* **Task directions**: Exactly as written, return all the data, leaving its pictures behind.

* **Records for this task**:
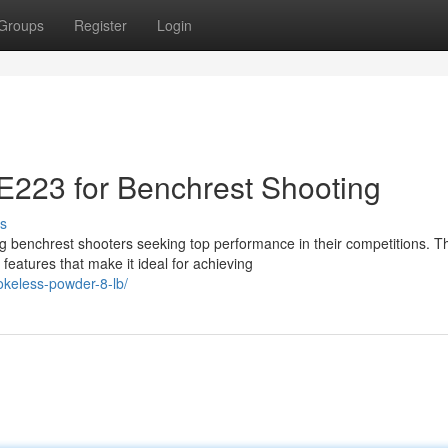
Groups
Register
Login
223 for Benchrest Shooting
s
nchrest shooters seeking top performance in their competitions. Th
features that make it ideal for achieving
okeless-powder-8-lb/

* **Written response**:
Groups
Register
Login
223 for Benchrest Shooting
s
nchrest shooters seeking top performance in their competitions. Th
features that make it ideal for achieving
okeless-powder-8-lb/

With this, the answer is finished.